Navigating the Zero Trust Landscape: Strategies, Challenges, and Solutions

Navigating Zero Trust
  • Media: CXO Today
  • Spokesperson: By Mushtaq Ahmad

CXOToday has engaged in an exclusive interview with Mushtaq Ahmad, CIO at Movate

What’s the level of interest among customers in adopting Zero Trust?

The concept of Zero Trust has been there for nearly a decade. However, the interest has increased in the last 2 years. The pandemic rampant the proliferation of remote work, WFA, and hybrid work culture. This rushed security adaptations across many enterprises to tackle increased vulnerabilities.

Traditional security operation platforms /tools or alert/event handling responses are no longer adequate to address and prevent sophisticated and advanced threats. Besides, the concept of “implicit trust or trust but verify” does not work well in protecting enterprise network from cybersecurity threats in a post-pandemic world. Today, organizations have been forced to rethink how they handle remote access, WFA/WFH. The security principles have shifted to “never trust and always verify”.

Multiple research reports underline that corporate users and their devices are the weakest links when running outside the corporate security zone in a traditional security framework. These weakest links are magnified with cloud adoption as access to many services and portals are given, assuming that the endpoints in a work-from-anywhere situation are secure.

At Movate, we have deployed advanced security tools on the endpoints that leverage AI/ML-based malware protection, behavioral analysis, data leak prevention, secure browsing, and remote deployment of software. To ensure complete endpoint security, we have introduced a proactive rather than reactive approach to fight against malicious intent and threat actors.

Today’s organizations need a new security model that effectively adapts to the complexity of the modern environment, embraces the hybrid workplace, and protects people, devices, apps, and data, irrespective of their location. And this can be achieved by implementing the Zero Trust architecture.

What services are you offering customers to help them implement Zero Trust?

Movate is an adopter of Zero Trust even before the pandemic stuck.

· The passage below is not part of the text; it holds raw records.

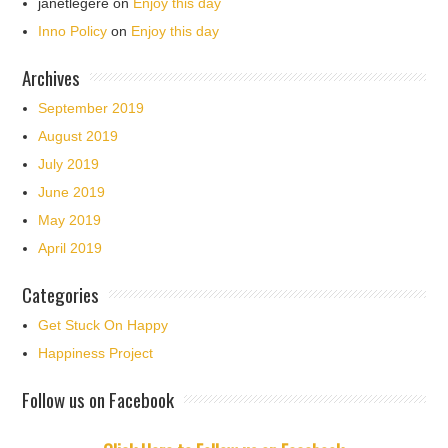
janetlegere
on
Enjoy this day
Inno Policy
on
Enjoy this day
Archives
September 2019
August 2019
July 2019
June 2019
May 2019
April 2019
Categories
Get Stuck On Happy
Happiness Project
Follow us on Facebook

Given our experience in collaborating with large teams spread across geographies, we have successfully adapted different kinds of models with ease. We have teams that have been hired in a 100% WFH model, and currently this constitutes about 15-20% of our workforce.

I firmly believe that Zero Trust adoption is a journey and not a replacement of existing infrastructure and process. The journey should start by incrementally adapting the Zero Trust principle across people, process and technology.

The ideal approach would be to operate with a strategy focused more on Zero Trust and slowly phase out the traditional approach to security. Depending on the security posture and maturity, this journey may take anywhere between a few months to 5-6 years as many organizations follow 5-year refresh cycle. In some cases, a greenfield implementation is an option to consider for building the zero-trust process and architecture from ground up.  This is more suited for new age cloud-based companies.

Irrespective of the approach, Movate has the capability to provide greenfield and hybrid Zero Trust solution. Our Zero Trust journey entails the following:

  • Survey of assets, identities, network, data and workflow
  • Risk Assessment of security posture to understand the security maturity level
  • Zero Trust Architecture (ZTA) design and deployment. Process formulation and incremental deployment of Zero Trust architecture.
  • Monitor and iteration of the above steps across processes
  • Continuous monitoring, assessment and implementation of necessary corrective measures
  • Ongoing ZT operations and management.

A single solution or an OEM product cannot provide Zero Trust architecture entirely. It involves multiple products and solutions.  Movate being an early adopter of ZTA and with its experience in supporting multiple customers, is well-positioned to suggest Zero Trust solutions and products that is cost effective, least disruptive with assured business outcomes.